By Tom Hals
WILMINGTON, Del (Reuters) – Galaxy Digital Holdings Ltd, a crypto financial services firm, should pay at least $100 million in damages for walking away from its $1.2 billion takeover deal for BitGo Inc, the digital asset custodian said in a court filing made public on Thursday.
Galaxy ended the takeover, the first billion-dollar crypto deal, because it was reeling from the collapse of digital currencies but falsely blamed BitGo’s accounting, according to the lawsuit by BitGo that was filed on Tuesday under seal.
“Galaxy’s decision to abandon the merger with BitGo prematurely had nothing to do with BitGo’s financial statements and everything to do with Galaxy’s massive losses,” said Bitgo’s complaint, which was filed in Delaware’s Court of Chancery.
The lawsuit seeks at least $100 million in damages for Galaxy’s alleged breach of the takeover deal.
Galaxy said it would seek to have the lawsuit dismissed.
“We completely disagree with the allegations in the complaint,” said a statement from Galaxy.
Galaxy said in August it was terminating the takeover because BitGo failed to deliver audited 2021 financial statements by a July 31 deadline.
Galaxy announced the deal in May 2021, when a frenzy for digital assets sent bitcoin to more than $55,000.
The cash and stock acquisition was the biggest crypto deal at the time and expanded Galaxy into digital custodian services as it was preparing to list its stock on Nasdaq.

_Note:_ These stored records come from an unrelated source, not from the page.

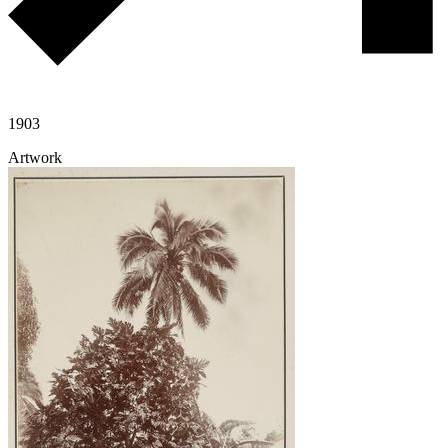
1903
Artwork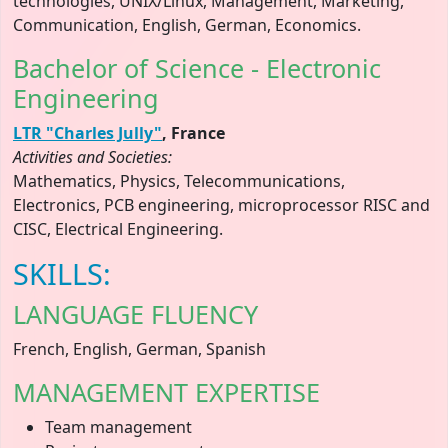
technologies, UNIX/Linux, Management, Marketing,
Communication, English, German, Economics.
Bachelor of Science - Electronic
Engineering
LTR "Charles Jully"
, France
Activities and Societies:
Mathematics, Physics, Telecommunications,
Electronics, PCB engineering, microprocessor RISC and
CISC, Electrical Engineering.
SKILLS:
LANGUAGE FLUENCY
French, English, German, Spanish
MANAGEMENT EXPERTISE
Team management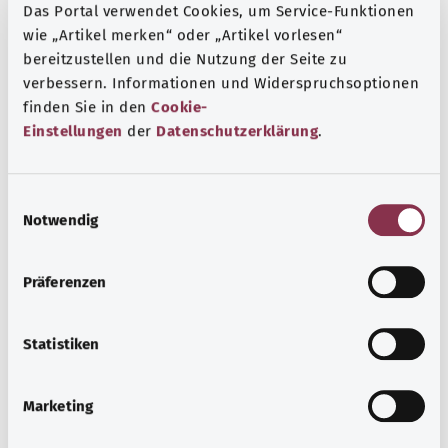
Das Portal verwendet Cookies, um Service-Funktionen
wie „Artikel merken“ oder „Artikel vorlesen“
bereitzustellen und die Nutzung der Seite zu
verbessern. Informationen und Widerspruchsoptionen
finden Sie in den
Cookie-
Einstellungen
der
Datenschutzerklärung
.
E
Notwendig
i
Hernias
n
w
Most hernias occur when part of the bowel or peritoneum
Präferenzen
i
pushes through a gap in the abdominal wall. Inguinal
l
hernias are the most common type of hernia. It is mainly
l
Statistiken
men who develop these.
i
Find out more
g
Marketing
u
n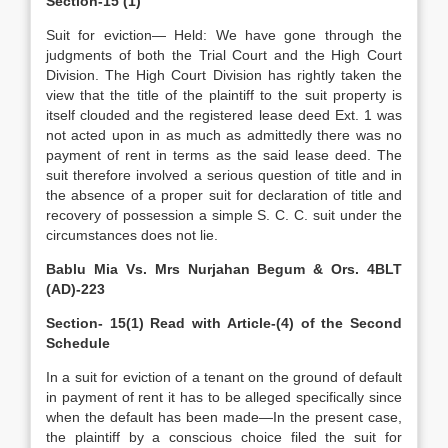
Section-15 (1)
Suit for eviction— Held: We have gone through the
judgments of both the Trial Court and the High Court
Division. The High Court Division has rightly taken the
view that the title of the plaintiff to the suit property is
itself clouded and the registered lease deed Ext. 1 was
not acted upon in as much as admittedly there was no
payment of rent in terms as the said lease deed. The
suit therefore involved a serious question of title and in
the absence of a proper suit for declaration of title and
recovery of possession a simple S. C. C. suit under the
circumstances does not lie.
Bablu Mia Vs. Mrs Nurjahan Begum & Ors. 4BLT
(AD)-223
Section- 15(1) Read with Article-(4) of the Second
Schedule
In a suit for eviction of a tenant on the ground of default
in payment of rent it has to be alleged specifically since
when the default has been made—In the present case,
the plaintiff by a conscious choice filed the suit for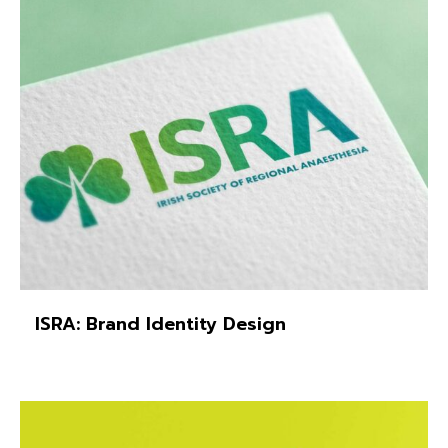
ISRA: Brand Identity Design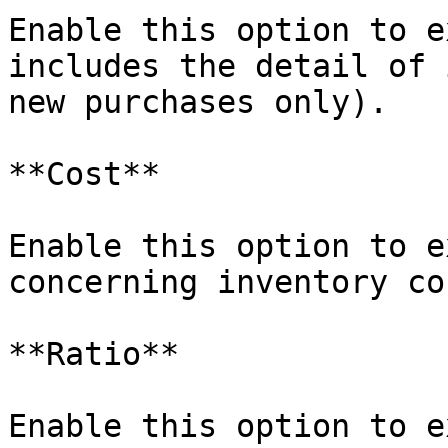
Enable this option to e
includes the detail of 
new purchases only).

**Cost**

Enable this option to e
concerning inventory cos
**Ratio**

Enable this option to e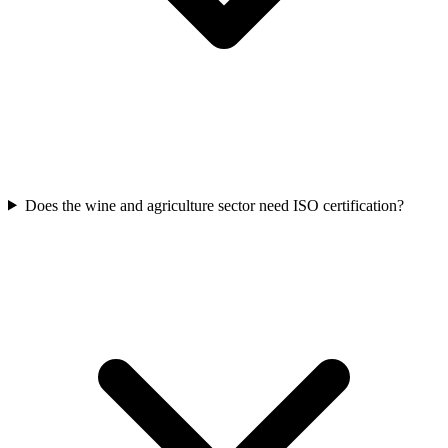
Does the wine and agriculture sector need ISO certification?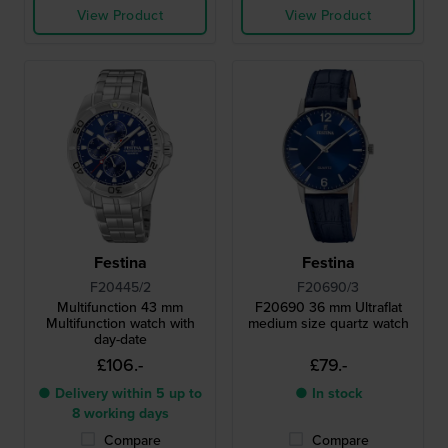
View Product
View Product
Festina
Festina
F20445/2
F20690/3
Multifunction 43 mm
F20690 36 mm Ultraflat
Multifunction watch with
medium size quartz watch
day-date
£106.-
£79.-
● Delivery within 5 up to
● In stock
8 working days
Compare
Compare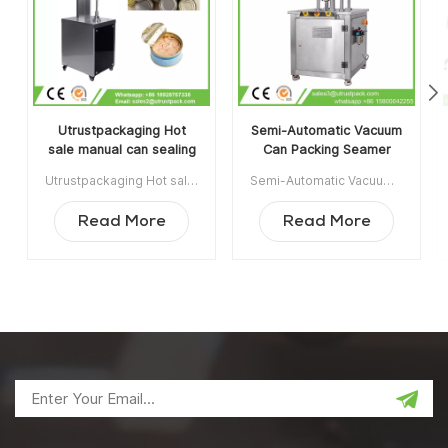
Utrustpackaging Hot
Semi-Automatic Vacuum
sale manual can sealing
Can Packing Seamer
machine canned food
Machine With Infill
Utrustpackaging Hot sale manual can sealing machine canned food sealer is suitable for sealing all kinds of PET Cans/ Composite Paper Cans, Tin Cans or other round containers. High efficiency by mechanical transmission, simple structures and convenient to maintain, light weight and easy to operate. Min order:1 Payment:T/T ShippingPort:Guangzhou Original Region:China Lead Time:3-5 days after receiving deposit
Semi-Automatic Vacuum Can Packing Seamer Machine With Infill Nitrogen is widely used in Food, Chemical, Pharmaceutical, Drinking Industrie, applicable for plastic / tin / aluminum cans, bottle, jar container etc. Item NO:UT1BFG6 Min order:1 Payment:TT ShippingPort:Guangzhou Original Region:Guangzhou China Lead Time:15 days after receiving deposit
sealer
Nitrogen
Read More
Read More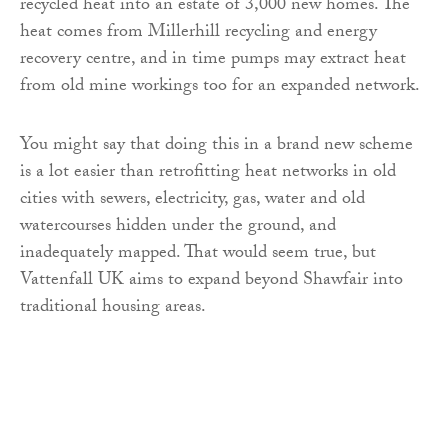
recycled heat into an estate of 3,000 new homes. The
heat comes from Millerhill recycling and energy
recovery centre, and in time pumps may extract heat
from old mine workings too for an expanded network.
You might say that doing this in a brand new scheme
is a lot easier than retrofitting heat networks in old
cities with sewers, electricity, gas, water and old
watercourses hidden under the ground, and
inadequately mapped. That would seem true, but
Vattenfall UK aims to expand beyond Shawfair into
traditional housing areas.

However, since late 2021, investors have soured on digital assets and on Thursday bitcoin was trading at just under $20,000. Galaxy reported a loss of $554 million for its second quarter of this year, but emphasized it maintained more than $1 billion in cash and still intends to list on Nasdaq.
Galaxy was founded by former hedge fund manager turned cryptocurrency pioneer Michael Novogratz in 2018 as an investment management firm which then expanded into investment banking and trading.